A Case Study of a Three-Part Entrepreneurial Strategy in a Japanese Accounting Cloud Service

A Case Study of a Three-Part Entrepreneurial Strategy in a Japanese Accounting Cloud Service

Yutaka Mizuno (Nagoya Institute of Technology, Japan) and Nobutaka Odake (Nagoya Institute of Technology, Japan)
Copyright: © 2018 |Pages: 30
DOI: 10.4018/978-1-5225-5951-1.ch004

Abstract

The purpose of this chapter is to clarify a three-part entrepreneurial strategy in a Japanese accounting cloud service with two-sided markets and freemium. The service provider established its platform as one of industry platform in Fintech and made its initial public offering in five years since its entrepreneurship.

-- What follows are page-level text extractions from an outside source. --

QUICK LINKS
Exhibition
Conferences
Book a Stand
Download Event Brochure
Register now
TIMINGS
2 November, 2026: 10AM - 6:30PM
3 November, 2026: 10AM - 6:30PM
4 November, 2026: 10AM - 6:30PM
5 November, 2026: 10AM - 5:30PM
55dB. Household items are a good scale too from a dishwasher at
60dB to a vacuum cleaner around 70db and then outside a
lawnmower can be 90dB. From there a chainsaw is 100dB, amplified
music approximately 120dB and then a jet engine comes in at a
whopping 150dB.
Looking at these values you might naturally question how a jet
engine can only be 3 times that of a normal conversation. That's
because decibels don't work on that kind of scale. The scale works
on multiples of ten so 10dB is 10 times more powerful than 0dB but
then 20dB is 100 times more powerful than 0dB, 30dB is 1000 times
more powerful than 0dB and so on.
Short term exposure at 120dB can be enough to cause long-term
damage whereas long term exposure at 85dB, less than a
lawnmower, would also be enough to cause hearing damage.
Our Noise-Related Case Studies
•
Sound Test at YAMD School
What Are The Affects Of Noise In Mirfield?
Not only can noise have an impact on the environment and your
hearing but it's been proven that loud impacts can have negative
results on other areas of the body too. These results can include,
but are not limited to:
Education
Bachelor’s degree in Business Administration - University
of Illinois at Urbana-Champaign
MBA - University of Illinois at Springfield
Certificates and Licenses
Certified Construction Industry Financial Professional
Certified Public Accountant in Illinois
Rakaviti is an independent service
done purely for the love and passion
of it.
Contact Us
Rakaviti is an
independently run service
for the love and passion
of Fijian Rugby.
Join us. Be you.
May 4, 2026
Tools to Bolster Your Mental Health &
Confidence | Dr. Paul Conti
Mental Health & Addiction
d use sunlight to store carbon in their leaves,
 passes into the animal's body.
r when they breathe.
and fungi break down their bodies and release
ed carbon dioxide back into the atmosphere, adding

The authors studied the service provider and obtained three findings. First, the service provider dares to adopt its cloud platform with single architecture. Second, it builds up its service platform with two business strategies, two marketing strategies, and two management of technology. Third, the integration of these strategies becomes a three-part entrepreneurial strategy, which realizes economies of scale and scope cyclically. Finally, it realizes agglomeration economies in the service platform. Therefore, start-up with two-sided markets and freemium not only dares to design its service platform with single architecture but also should build up the three-part entrepreneurial strategy to formulate service platform as market before building up its business ecosystem.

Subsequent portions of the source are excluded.